[RECORD EXTRACTS — start]

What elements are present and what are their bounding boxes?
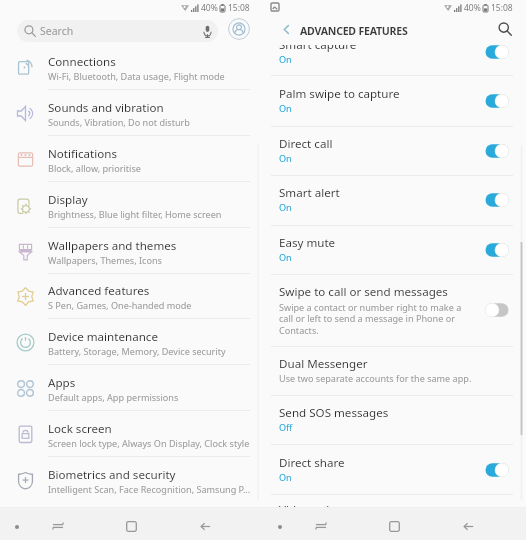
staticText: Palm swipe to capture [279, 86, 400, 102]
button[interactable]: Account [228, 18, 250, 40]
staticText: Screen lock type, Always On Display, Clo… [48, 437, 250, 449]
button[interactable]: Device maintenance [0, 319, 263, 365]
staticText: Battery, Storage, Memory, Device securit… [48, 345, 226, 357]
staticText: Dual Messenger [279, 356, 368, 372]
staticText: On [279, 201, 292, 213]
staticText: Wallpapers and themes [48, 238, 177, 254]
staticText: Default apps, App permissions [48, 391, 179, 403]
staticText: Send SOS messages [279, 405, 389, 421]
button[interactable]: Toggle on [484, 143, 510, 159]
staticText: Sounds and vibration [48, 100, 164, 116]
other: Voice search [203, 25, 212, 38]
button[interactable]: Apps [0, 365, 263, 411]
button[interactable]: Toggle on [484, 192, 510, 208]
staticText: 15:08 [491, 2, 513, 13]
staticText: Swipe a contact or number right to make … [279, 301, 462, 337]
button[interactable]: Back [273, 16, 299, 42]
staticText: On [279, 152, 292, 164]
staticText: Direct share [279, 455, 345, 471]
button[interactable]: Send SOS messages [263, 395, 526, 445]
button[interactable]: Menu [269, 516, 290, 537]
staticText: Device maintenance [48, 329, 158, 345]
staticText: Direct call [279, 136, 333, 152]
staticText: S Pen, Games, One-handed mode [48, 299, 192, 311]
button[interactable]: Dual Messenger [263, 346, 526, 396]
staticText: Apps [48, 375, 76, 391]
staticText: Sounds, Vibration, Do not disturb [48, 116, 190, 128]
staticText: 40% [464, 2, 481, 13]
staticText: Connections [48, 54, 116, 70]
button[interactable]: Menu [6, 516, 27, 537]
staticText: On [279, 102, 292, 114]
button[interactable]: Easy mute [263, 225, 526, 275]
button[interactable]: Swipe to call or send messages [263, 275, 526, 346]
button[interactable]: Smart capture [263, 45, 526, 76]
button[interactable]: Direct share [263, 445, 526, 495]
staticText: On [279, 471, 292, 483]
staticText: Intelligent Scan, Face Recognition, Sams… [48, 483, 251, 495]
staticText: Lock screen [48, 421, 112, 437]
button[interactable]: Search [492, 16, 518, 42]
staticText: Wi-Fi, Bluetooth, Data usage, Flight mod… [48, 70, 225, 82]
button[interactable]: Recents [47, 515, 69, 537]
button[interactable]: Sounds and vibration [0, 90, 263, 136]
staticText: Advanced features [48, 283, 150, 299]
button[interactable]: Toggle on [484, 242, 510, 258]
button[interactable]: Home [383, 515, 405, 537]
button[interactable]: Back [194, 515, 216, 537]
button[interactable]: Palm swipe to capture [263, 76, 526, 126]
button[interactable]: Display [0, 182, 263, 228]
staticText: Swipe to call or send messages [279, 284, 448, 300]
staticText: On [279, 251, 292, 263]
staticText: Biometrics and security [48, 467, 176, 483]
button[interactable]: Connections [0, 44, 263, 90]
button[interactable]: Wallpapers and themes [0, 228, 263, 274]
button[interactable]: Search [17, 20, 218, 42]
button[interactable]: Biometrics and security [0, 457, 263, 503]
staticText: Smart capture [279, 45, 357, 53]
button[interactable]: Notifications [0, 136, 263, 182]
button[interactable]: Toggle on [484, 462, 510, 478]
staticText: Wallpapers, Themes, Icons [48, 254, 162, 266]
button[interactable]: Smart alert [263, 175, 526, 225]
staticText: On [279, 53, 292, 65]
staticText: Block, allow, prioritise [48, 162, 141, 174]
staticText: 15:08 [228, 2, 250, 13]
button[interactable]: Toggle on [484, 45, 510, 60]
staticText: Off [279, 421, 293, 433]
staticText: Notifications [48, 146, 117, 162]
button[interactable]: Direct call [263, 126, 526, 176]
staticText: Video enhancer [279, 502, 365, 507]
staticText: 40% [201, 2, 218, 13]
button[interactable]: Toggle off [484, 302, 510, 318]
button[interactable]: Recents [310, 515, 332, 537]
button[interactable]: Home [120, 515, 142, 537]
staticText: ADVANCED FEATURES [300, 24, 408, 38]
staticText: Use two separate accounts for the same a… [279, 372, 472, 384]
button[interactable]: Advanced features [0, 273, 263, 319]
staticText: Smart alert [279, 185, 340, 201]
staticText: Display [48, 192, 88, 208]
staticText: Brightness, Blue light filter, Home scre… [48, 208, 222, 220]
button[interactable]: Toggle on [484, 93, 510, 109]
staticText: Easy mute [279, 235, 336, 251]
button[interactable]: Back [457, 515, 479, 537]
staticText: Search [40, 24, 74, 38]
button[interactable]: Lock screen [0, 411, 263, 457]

[RECORD EXTRACTS — finish]

## TASK GOAL
Every entry above needs to be copied exactly, apart from its pictures.

## WRITTEN ANSWER
What elements are present and what are their bounding boxes?
staticText: Palm swipe to capture [279, 86, 400, 102]
button[interactable]: Account [228, 18, 250, 40]
staticText: Screen lock type, Always On Display, Clo… [48, 437, 250, 449]
button[interactable]: Device maintenance [0, 319, 263, 365]
staticText: Battery, Storage, Memory, Device securit… [48, 345, 226, 357]
staticText: Dual Messenger [279, 356, 368, 372]
staticText: On [279, 201, 292, 213]
staticText: Wallpapers and themes [48, 238, 177, 254]
staticText: Default apps, App permissions [48, 391, 179, 403]
staticText: Send SOS messages [279, 405, 389, 421]
button[interactable]: Toggle on [484, 143, 510, 159]
staticText: Sounds and vibration [48, 100, 164, 116]
other: Voice search [203, 25, 212, 38]
button[interactable]: Apps [0, 365, 263, 411]
button[interactable]: Toggle on [484, 192, 510, 208]
staticText: 15:08 [491, 2, 513, 13]
staticText: Swipe a contact or number right to make … [279, 301, 462, 337]
button[interactable]: Back [273, 16, 299, 42]
staticText: On [279, 152, 292, 164]
staticText: Direct share [279, 455, 345, 471]
button[interactable]: Send SOS messages [263, 395, 526, 445]
button[interactable]: Menu [269, 516, 290, 537]
staticText: Device maintenance [48, 329, 158, 345]
staticText: Direct call [279, 136, 333, 152]
staticText: S Pen, Games, One-handed mode [48, 299, 192, 311]
button[interactable]: Dual Messenger [263, 346, 526, 396]
staticText: Apps [48, 375, 76, 391]
staticText: Sounds, Vibration, Do not disturb [48, 116, 190, 128]
staticText: 40% [464, 2, 481, 13]
staticText: Connections [48, 54, 116, 70]
button[interactable]: Menu [6, 516, 27, 537]
staticText: On [279, 102, 292, 114]
button[interactable]: Easy mute [263, 225, 526, 275]
button[interactable]: Swipe to call or send messages [263, 275, 526, 346]
button[interactable]: Smart capture [263, 45, 526, 76]
button[interactable]: Direct share [263, 445, 526, 495]
staticText: On [279, 471, 292, 483]
staticText: Intelligent Scan, Face Recognition, Sams… [48, 483, 251, 495]
staticText: Lock screen [48, 421, 112, 437]
button[interactable]: Search [492, 16, 518, 42]
staticText: Wi-Fi, Bluetooth, Data usage, Flight mod… [48, 70, 225, 82]
button[interactable]: Recents [47, 515, 69, 537]
button[interactable]: Sounds and vibration [0, 90, 263, 136]
staticText: Advanced features [48, 283, 150, 299]
button[interactable]: Toggle on [484, 242, 510, 258]
button[interactable]: Home [383, 515, 405, 537]
button[interactable]: Back [194, 515, 216, 537]
button[interactable]: Palm swipe to capture [263, 76, 526, 126]
button[interactable]: Display [0, 182, 263, 228]
staticText: Swipe to call or send messages [279, 284, 448, 300]
staticText: On [279, 251, 292, 263]
staticText: Biometrics and security [48, 467, 176, 483]
button[interactable]: Connections [0, 44, 263, 90]
button[interactable]: Wallpapers and themes [0, 228, 263, 274]
button[interactable]: Search [17, 20, 218, 42]
button[interactable]: Biometrics and security [0, 457, 263, 503]
staticText: Smart capture [279, 45, 357, 53]
button[interactable]: Notifications [0, 136, 263, 182]
button[interactable]: Toggle on [484, 462, 510, 478]
staticText: Wallpapers, Themes, Icons [48, 254, 162, 266]
button[interactable]: Smart alert [263, 175, 526, 225]
staticText: On [279, 53, 292, 65]
staticText: Block, allow, prioritise [48, 162, 141, 174]
staticText: 15:08 [228, 2, 250, 13]
button[interactable]: Toggle on [484, 45, 510, 60]
staticText: Off [279, 421, 293, 433]
staticText: Notifications [48, 146, 117, 162]
button[interactable]: Direct call [263, 126, 526, 176]
staticText: Video enhancer [279, 502, 365, 507]
staticText: 40% [201, 2, 218, 13]
button[interactable]: Toggle off [484, 302, 510, 318]
button[interactable]: Recents [310, 515, 332, 537]
button[interactable]: Home [120, 515, 142, 537]
staticText: ADVANCED FEATURES [300, 24, 408, 38]
staticText: Use two separate accounts for the same a… [279, 372, 472, 384]
button[interactable]: Advanced features [0, 273, 263, 319]
staticText: Smart alert [279, 185, 340, 201]
staticText: Display [48, 192, 88, 208]
staticText: Brightness, Blue light filter, Home scre… [48, 208, 222, 220]
button[interactable]: Toggle on [484, 93, 510, 109]
staticText: Easy mute [279, 235, 336, 251]
button[interactable]: Back [457, 515, 479, 537]
staticText: Search [40, 24, 74, 38]
button[interactable]: Lock screen [0, 411, 263, 457]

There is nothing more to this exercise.